Power Consumption: Hot Hot HOT

I won’t rehash the full ongoing issue with how companies report power vs TDP in this review – we’ve covered it a number of times before. But in a quick sentence, Intel uses one published value for sustained performance, and an unpublished ‘recommended’ value for turbo performance, the latter of which is routinely ignored by motherboard manufacturers. Most high-end consumer motherboards ignore the sustained value, often 125 W, and allow the CPU to consume as much as it needs with the real limits being the full power consumption at full turbo, the thermals, or the power delivery limitations.
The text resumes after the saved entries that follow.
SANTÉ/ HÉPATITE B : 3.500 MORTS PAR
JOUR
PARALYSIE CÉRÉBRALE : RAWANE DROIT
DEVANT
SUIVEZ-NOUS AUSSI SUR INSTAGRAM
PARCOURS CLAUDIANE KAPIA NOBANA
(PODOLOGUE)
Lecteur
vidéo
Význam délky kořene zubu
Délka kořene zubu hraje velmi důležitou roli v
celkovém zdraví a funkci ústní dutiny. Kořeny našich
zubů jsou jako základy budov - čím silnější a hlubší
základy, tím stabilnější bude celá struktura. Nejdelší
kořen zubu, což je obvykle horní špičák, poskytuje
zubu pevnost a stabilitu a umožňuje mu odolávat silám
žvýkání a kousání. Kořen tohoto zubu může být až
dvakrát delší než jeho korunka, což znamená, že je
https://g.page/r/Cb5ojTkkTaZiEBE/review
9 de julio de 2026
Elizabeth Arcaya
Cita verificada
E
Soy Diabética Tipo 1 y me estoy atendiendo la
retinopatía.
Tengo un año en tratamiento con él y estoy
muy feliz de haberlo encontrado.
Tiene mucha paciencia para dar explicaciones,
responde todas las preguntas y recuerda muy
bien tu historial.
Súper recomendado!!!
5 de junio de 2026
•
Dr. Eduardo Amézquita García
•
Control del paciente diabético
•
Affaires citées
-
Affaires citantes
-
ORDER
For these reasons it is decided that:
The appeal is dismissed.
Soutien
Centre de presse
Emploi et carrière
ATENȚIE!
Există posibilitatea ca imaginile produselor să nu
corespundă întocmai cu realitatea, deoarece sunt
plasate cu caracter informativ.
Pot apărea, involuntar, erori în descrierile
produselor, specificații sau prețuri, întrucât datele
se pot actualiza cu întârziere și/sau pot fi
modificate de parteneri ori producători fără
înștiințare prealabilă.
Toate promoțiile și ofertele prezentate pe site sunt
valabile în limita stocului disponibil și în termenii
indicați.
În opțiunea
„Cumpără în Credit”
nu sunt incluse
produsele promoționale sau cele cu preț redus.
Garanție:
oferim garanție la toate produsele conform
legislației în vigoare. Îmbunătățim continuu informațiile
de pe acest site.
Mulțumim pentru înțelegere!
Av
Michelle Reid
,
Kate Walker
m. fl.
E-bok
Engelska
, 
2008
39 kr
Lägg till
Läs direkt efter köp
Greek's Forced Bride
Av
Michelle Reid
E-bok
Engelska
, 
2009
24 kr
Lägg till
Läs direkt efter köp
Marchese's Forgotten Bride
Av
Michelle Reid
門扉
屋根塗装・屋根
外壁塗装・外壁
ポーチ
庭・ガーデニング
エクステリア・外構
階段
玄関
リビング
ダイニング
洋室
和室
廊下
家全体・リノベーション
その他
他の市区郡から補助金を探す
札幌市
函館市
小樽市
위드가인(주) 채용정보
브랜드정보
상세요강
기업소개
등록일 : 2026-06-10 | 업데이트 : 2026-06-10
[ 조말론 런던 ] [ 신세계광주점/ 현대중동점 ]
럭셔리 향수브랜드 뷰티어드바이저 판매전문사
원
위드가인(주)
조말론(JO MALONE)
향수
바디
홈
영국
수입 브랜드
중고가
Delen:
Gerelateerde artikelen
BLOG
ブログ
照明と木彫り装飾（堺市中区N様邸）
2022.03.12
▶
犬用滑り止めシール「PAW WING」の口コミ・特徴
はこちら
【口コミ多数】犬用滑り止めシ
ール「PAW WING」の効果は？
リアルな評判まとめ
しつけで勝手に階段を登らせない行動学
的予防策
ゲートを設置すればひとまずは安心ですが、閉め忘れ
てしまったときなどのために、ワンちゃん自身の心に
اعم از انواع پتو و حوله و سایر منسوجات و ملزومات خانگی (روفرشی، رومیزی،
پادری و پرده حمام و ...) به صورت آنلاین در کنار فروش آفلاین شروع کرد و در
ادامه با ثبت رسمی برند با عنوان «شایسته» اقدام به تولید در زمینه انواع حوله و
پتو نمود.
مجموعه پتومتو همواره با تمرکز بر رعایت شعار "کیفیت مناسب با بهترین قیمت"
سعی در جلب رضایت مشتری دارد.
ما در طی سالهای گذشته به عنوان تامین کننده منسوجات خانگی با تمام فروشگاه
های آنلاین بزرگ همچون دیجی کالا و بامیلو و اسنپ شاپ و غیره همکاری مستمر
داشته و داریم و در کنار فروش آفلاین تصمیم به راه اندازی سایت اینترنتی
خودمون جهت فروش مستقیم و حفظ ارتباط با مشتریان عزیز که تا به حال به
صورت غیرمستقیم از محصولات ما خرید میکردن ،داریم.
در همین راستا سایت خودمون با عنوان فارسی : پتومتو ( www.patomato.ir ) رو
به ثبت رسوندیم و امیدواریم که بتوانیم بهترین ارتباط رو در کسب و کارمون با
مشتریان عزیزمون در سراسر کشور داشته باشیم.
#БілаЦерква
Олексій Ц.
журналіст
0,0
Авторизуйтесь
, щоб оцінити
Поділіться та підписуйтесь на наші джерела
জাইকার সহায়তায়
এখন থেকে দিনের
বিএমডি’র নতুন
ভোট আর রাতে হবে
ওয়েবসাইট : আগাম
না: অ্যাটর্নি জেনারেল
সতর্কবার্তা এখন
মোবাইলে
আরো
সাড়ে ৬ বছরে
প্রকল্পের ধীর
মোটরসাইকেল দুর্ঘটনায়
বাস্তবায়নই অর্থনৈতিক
One of the dimensions of this we don’t often talk about is that the power consumption of a processor is always dependent on the actual instructions running through the core.  A core can be ‘100%’ active while sitting around waiting for data from memory or doing simple addition, however a core has multiple ways to run instructions in parallel, with the most complex instructions consuming the most power. This was noticeable in the desktop consumer space when Intel introduced vector extensions, AVX, to its processor design. The concurrent introduction of AVX2, and AVX-512, means that running these instructions draws the most power.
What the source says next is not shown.